If your system path to Perl is not "/usr/bin/perl", you will
have to adjust the first line accordingly in the following
script:

- X.cgi

Configuration of Script Parameters (Variables)
----------------------------------------------
The following adjustments are related exclusively to
the Central Keyword Switch" file "X.cgi".

* Please adjust the following variables to your requirements:

- "$standard"
   Variable "$standard" denotes the core domain you want to
   redirect your "normal" visitors to (i.e. NO machines, 
   searchbots, etc.)

- "$keyword_flag"
   As a rule, human visitors will enter some keyword or search term
   on a search engine's main page and will then click on a listed
   phantom page's link which will transfer them to that page's
   Shadow Domain(TM).
   By defining variable "$keyword_flag" as 1, the visitor's search term
   can be included as an info field in the standard URL.
   This information can then be used in statistical analysis of your
   Core Domain's traffic.
   If you opt for this feature, the "$standard" variable's syntax required
   some adjustment.
   Two examples:
      $standard        = "http://www.coredomain.com/index.html?<>"
   or:
      $standard        = "http://www.coredomain.com/affiliate.cgi?keyword=<>"
   Thus, the character string <> is included at some position within the URL.
   The exact form of the URL depends on the manner in which it will be analyzed on
   the Core Domain, i. e. which script is assigned this task.
   Default: the variable "$keyword_flag" is commented out, i. e. not active.

-  RSS Feed Inclusion
   - "use LWP::Simple;"
     This call will integrate Perl module "LWP::Simple" in the overall process.
   - "use XML::RSS;" 
     This call will integrate Perl module "XML::RSS" in the overall process.
     Both modules are included in any standard installation of Perl 5.
     Should one or both be missing from your system's, it will require installation as
     the RSS Feed functionality will not work otherwise.
     (Note that this function is not mandatory: the overall fantomas shadowMaker(TM)
     will work fine, too, if you choose not to make any use of it.)
   - "$rss_flag"
     Set this variable to "1" if you want to include an RSS feed in any of your phantom
     pages.
   - "$rss_items"
     This variable lets you determine how many items of the RSS feed shall be included in
     your phantom pages.
     If this variable is commented out, all the RSS feed's items will be included.
     However, this is not recommended as it can dramatically blow up the phantom pages' size.
     By default, all these 4 variables are commented out, i. e. the RSS Feed Inclusion
     feature is not activated.

- "$main_dir"
   Main directory (DocumentRoot) for your HTML pages.

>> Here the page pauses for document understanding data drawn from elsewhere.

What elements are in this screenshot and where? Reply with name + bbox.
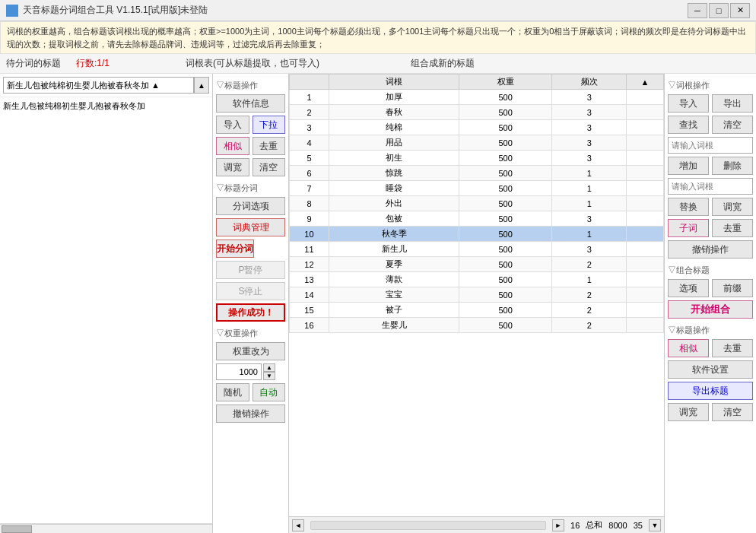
wordroot-input-1[interactable] [668, 137, 753, 154]
table-row[interactable]: 2 春秋 500 3 [290, 105, 664, 120]
cell-word: 包被 [329, 211, 459, 227]
cell-weight: 500 [459, 196, 552, 211]
cell-word: 薄款 [329, 272, 459, 287]
cell-weight: 500 [459, 272, 552, 287]
footer-scroll-button[interactable]: ▼ [649, 519, 661, 531]
spin-up-button[interactable]: ▲ [263, 363, 275, 372]
cell-freq: 3 [552, 90, 627, 105]
table-row[interactable]: 4 用品 500 3 [290, 135, 664, 151]
cell-freq: 1 [552, 166, 627, 181]
cell-freq: 1 [552, 196, 627, 211]
table-row[interactable]: 15 被子 500 2 [290, 303, 664, 318]
settings-button[interactable]: 软件设置 [668, 360, 753, 379]
table-row[interactable]: 16 生婴儿 500 2 [290, 318, 664, 333]
subword-button[interactable]: 子词 [668, 219, 709, 237]
adjust-width-right2-button[interactable]: 调宽 [668, 403, 709, 421]
table-row[interactable]: 12 夏季 500 2 [290, 257, 664, 272]
maximize-button[interactable]: □ [709, 3, 729, 18]
scroll-up-button[interactable]: ▲ [194, 77, 209, 94]
cell-empty [627, 120, 664, 135]
title-input[interactable] [3, 77, 194, 94]
table-row[interactable]: 8 外出 500 1 [290, 196, 664, 211]
table-row[interactable]: 5 初生 500 3 [290, 151, 664, 166]
pulldown-button[interactable]: 下拉 [253, 116, 286, 134]
cell-word: 外出 [329, 196, 459, 211]
cell-empty [627, 318, 664, 333]
delete-button[interactable]: 删除 [712, 157, 753, 175]
cell-weight: 500 [459, 105, 552, 120]
footer-total-label: 总和 [586, 519, 602, 531]
start-combine-button[interactable]: 开始组合 [668, 300, 753, 319]
clear-wordroot-button[interactable]: 清空 [712, 116, 753, 134]
pause-button[interactable]: P暂停 [216, 261, 285, 279]
cell-word: 惊跳 [329, 166, 459, 181]
table-row[interactable]: 13 薄款 500 1 [290, 272, 664, 287]
dict-manage-button[interactable]: 词典管理 [216, 218, 285, 236]
spin-down-button[interactable]: ▼ [263, 372, 275, 380]
close-button[interactable]: ✕ [730, 3, 750, 18]
start-segment-button[interactable]: 开始分词 [216, 240, 254, 258]
col-freq-header: 频次 [552, 75, 627, 90]
add-button[interactable]: 增加 [668, 157, 709, 175]
similar-button[interactable]: 相似 [216, 137, 249, 155]
table-container[interactable]: 词根 权重 频次 ▲ 1 加厚 500 3 2 春秋 500 3 3 [289, 74, 664, 516]
export-wordroot-button[interactable]: 导出 [712, 94, 753, 113]
table-row[interactable]: 3 纯棉 500 3 [290, 120, 664, 135]
left-scrollbar[interactable] [0, 524, 212, 533]
import-wordroot-button[interactable]: 导入 [668, 94, 709, 113]
find-button[interactable]: 查找 [668, 116, 709, 134]
similar-remove-row: 相似 去重 [668, 339, 753, 357]
table-row[interactable]: 6 惊跳 500 1 [290, 166, 664, 181]
undo-ops-button[interactable]: 撤销操作 [216, 405, 285, 423]
random-button[interactable]: 随机 [216, 383, 249, 401]
cell-freq: 1 [552, 272, 627, 287]
table-row[interactable]: 14 宝宝 500 2 [290, 287, 664, 303]
cell-freq: 3 [552, 211, 627, 227]
clear-right-button[interactable]: 清空 [712, 403, 753, 421]
cell-weight: 500 [459, 227, 552, 242]
cell-empty [627, 196, 664, 211]
clear-button[interactable]: 清空 [253, 158, 286, 176]
cell-word: 生婴儿 [329, 318, 459, 333]
options-button[interactable]: 选项 [668, 279, 709, 297]
cell-word: 新生儿 [329, 242, 459, 257]
cell-empty [627, 287, 664, 303]
table-row[interactable]: 1 加厚 500 3 [290, 90, 664, 105]
spinbox-row: ▲ ▼ [216, 363, 285, 380]
table-row[interactable]: 11 新生儿 500 3 [290, 242, 664, 257]
table-row[interactable]: 9 包被 500 3 [290, 211, 664, 227]
dedupe-button[interactable]: 去重 [253, 137, 286, 155]
replace-button[interactable]: 替换 [668, 198, 709, 216]
combine-label: 组合成新的标题 [411, 57, 475, 70]
seg-options-button[interactable]: 分词选项 [216, 197, 285, 215]
similar-right-button[interactable]: 相似 [668, 339, 709, 357]
dedupe-right-button[interactable]: 去重 [712, 219, 753, 237]
soft-info-button[interactable]: 软件信息 [216, 94, 285, 113]
auto-button[interactable]: 自动 [253, 383, 286, 401]
random-auto-row: 随机 自动 [216, 383, 285, 401]
table-row[interactable]: 7 睡袋 500 1 [290, 181, 664, 196]
weight-change-button[interactable]: 权重改为 [216, 342, 285, 360]
minimize-button[interactable]: ─ [688, 3, 707, 18]
cell-weight: 500 [459, 287, 552, 303]
ops-section-header: ▽标题操作 [216, 80, 285, 91]
cell-freq: 1 [552, 227, 627, 242]
scroll-left-button[interactable]: ◄ [292, 519, 304, 531]
adjust-width-right-button[interactable]: 调宽 [712, 198, 753, 216]
remove-button[interactable]: 去重 [712, 339, 753, 357]
scroll-right-button[interactable]: ► [552, 519, 564, 531]
prefix-button[interactable]: 前缀 [712, 279, 753, 297]
cell-num: 2 [290, 105, 329, 120]
stop-button[interactable]: S停止 [216, 282, 285, 300]
row-info: 行数:1/1 [76, 57, 110, 70]
h-scrollbar[interactable] [310, 521, 546, 530]
weight-input[interactable] [216, 363, 262, 380]
col-sort-header[interactable]: ▲ [627, 75, 664, 90]
table-row[interactable]: 10 秋冬季 500 1 [290, 227, 664, 242]
undo-right-button[interactable]: 撤销操作 [668, 240, 753, 259]
import-button[interactable]: 导入 [216, 116, 249, 134]
export-title-button[interactable]: 导出标题 [668, 382, 753, 400]
adjust-width-button[interactable]: 调宽 [216, 158, 249, 176]
title-textarea[interactable]: 新生儿包被纯棉初生婴儿抱被春秋冬加 [0, 97, 212, 524]
wordroot-input-2[interactable] [668, 178, 753, 195]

The absolute path is required.
   Examples:
   "/usr/www/htdocs/"
   "/var/www/html_public/"

- "$stats_dir"
   Directory for log files and admin files. The absolute path is required.
   Examples:
   "/usr/www/htdocs/cgi-bin/stats/"
   "/var/www/html_public/cgi-bin/stats/"

- "$hits_log_file"
   Log file listing SD hits
  (Default name is: "hits.log") 

- "$humans_log_file"
   Log file listing SD hits from human visitors
  (Default name is: "human-hits.log") 

- "$links_list_file"
   Links list file name as generated in step 4
  (Default name is: "links.txt") 

- "$selist_file"
   Search engine referrer parsing routines
  (Default name is: "selist.txt") 

- "$botbase_dir"
   Directory of fantomas spiderSpy(TM) botBase file.
   The absolute path is required.
   Examples:
   "/usr/www/htdocs/cgi-bin/stats/"
   "/var/www/html_public/cgi-bin/stats/"

- "$botbase_file"
   File containing spider robots list
  (Default name is: "spiderspy.txt")


The ".htaccess" file
--------------------
The file ".htaccess" should include as a minimum the
following entries:

RewriteEngine on
Options +FollowSymlinks
RewriteBase /
RewriteRule ^$ /cgi-bin/X.cgi?%{REQUEST_URI} [L]
RewriteCond %{REQUEST_URI} !/.*/
RewriteRule ^.*\.html$ /cgi-bin/X.cgi?%{REQUEST_URI} [L]

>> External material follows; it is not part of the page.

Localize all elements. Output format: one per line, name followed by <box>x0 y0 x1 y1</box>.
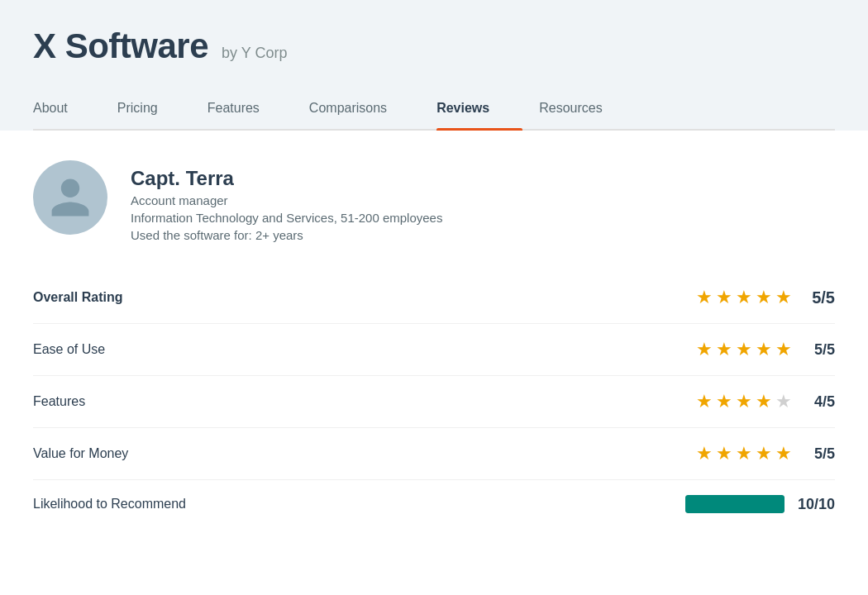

However, it is recommended to expand the .htaccess file
by including the following condition:

RewriteCond %{REQUEST_FILENAME} -f

Explanation:
This check whether the called page actually exists on the
domain.
If not, a 404 error message will be triggered.
If you don't include this condition, the page index.html
will be displayed instead.

Thus, the complete expanded code is:

RewriteEngine on
Options +FollowSymlinks
RewriteBase /
RewriteRule ^$ /cgi-bin/X.cgi?%{REQUEST_URI} [L]
RewriteCond %{REQUEST_FILENAME} -f
RewriteCond %{REQUEST_URI} !/.*/
RewriteRule ^.*\.html$ /cgi-bin/X.cgi?%{REQUEST_URI} [L]

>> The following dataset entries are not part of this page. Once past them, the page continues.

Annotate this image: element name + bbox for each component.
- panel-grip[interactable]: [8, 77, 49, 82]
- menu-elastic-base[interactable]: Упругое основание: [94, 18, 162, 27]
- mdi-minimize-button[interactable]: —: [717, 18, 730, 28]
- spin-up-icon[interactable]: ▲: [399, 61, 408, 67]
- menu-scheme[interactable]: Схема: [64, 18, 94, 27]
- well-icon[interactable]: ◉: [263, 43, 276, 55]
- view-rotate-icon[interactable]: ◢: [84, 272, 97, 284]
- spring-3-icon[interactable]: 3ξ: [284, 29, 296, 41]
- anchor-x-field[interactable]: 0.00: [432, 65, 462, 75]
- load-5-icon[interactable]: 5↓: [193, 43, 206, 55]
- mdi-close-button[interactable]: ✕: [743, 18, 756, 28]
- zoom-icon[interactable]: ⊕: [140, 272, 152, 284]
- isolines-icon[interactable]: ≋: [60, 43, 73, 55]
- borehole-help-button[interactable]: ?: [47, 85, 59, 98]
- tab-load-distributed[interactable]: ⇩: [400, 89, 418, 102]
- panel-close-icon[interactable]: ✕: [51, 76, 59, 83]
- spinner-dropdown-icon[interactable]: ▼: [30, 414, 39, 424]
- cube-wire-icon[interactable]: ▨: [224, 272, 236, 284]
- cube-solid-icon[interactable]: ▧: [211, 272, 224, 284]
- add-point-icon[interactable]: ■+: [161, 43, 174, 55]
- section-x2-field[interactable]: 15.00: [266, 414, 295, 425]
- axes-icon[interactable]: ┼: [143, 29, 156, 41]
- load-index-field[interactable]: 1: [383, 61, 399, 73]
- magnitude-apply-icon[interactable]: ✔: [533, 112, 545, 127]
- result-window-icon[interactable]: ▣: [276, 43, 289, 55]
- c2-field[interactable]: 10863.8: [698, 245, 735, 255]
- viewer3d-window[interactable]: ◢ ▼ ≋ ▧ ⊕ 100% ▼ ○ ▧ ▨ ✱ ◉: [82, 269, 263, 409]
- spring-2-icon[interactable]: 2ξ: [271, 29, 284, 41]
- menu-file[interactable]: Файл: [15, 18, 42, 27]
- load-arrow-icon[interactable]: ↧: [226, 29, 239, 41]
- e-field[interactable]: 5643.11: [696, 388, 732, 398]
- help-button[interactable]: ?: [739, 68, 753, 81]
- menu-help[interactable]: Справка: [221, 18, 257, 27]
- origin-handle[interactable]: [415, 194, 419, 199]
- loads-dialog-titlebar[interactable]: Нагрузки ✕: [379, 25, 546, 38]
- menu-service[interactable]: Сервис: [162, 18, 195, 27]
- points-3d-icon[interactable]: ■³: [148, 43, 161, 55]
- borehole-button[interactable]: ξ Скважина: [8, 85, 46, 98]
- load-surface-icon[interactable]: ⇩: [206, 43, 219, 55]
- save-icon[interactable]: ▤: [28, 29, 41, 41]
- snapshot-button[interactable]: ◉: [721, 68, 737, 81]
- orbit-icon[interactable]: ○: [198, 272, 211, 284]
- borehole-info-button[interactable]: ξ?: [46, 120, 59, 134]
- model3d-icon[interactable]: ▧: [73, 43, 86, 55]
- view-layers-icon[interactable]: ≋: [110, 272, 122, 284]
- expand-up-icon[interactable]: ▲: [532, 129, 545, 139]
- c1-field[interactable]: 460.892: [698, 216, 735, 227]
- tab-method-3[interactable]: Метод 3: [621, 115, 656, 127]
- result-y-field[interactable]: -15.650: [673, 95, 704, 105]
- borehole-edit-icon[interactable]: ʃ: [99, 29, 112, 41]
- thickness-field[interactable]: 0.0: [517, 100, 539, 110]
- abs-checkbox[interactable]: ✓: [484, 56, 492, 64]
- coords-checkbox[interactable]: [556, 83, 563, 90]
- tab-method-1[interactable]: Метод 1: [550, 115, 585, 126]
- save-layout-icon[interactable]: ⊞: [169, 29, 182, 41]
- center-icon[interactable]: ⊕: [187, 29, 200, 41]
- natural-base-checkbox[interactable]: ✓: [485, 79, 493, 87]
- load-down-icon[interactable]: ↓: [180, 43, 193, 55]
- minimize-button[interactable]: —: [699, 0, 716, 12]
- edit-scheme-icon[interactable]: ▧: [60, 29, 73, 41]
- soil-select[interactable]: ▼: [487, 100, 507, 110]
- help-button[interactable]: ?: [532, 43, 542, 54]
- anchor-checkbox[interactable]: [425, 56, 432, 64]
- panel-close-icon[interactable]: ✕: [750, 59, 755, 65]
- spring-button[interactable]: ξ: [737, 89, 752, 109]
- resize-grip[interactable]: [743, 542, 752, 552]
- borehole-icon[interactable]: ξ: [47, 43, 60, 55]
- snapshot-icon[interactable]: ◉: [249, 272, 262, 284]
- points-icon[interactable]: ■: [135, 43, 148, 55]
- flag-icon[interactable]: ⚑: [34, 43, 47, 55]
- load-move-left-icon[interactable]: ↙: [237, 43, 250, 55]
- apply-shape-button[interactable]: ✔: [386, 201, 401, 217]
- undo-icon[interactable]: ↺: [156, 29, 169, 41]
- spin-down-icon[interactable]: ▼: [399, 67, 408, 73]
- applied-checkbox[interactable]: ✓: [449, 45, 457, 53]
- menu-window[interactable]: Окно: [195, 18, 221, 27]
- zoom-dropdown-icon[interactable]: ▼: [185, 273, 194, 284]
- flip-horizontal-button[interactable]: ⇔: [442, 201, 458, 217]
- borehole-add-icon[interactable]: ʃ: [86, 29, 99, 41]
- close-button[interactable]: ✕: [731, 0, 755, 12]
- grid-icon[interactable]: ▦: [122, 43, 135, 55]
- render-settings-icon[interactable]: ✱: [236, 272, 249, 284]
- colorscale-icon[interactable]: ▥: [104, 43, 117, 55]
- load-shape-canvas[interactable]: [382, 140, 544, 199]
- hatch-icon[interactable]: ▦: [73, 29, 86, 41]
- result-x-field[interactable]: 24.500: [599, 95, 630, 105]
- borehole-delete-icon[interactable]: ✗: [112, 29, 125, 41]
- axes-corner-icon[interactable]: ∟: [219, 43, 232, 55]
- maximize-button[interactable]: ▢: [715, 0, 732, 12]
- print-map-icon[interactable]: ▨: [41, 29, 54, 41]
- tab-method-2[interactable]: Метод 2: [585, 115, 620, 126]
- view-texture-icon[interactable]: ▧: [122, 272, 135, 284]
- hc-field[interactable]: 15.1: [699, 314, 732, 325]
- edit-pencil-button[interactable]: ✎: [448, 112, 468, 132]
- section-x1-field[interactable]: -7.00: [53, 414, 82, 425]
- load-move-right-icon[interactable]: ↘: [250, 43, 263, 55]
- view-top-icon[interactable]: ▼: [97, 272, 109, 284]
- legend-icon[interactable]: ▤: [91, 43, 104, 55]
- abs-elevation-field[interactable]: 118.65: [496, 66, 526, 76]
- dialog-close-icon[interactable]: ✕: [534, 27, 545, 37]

(A sample ".htaccess" file featuring these entries is
included with our package.)

This .htaccess file offers two functionalities:

1. All calls for HTML pages, be they search engine spider
   or human generated (web browsers) will first be redirected
   to the Central Keyword Switch (CKS)

2. All HTML pages in subdirectories wiil be displayed as
   normal HTML pages


Uploading Files to Your Web Server
----------------------------------
* The following file must be copied into the
Shadow Domain's main directory ("DocumentRoot"):

- .htaccess

- robots.txt
  A generic robots.txt file is included in our package
  which permits all spiders to crawl the phantom pages.
  The use of a robots.txt file is not mandatory.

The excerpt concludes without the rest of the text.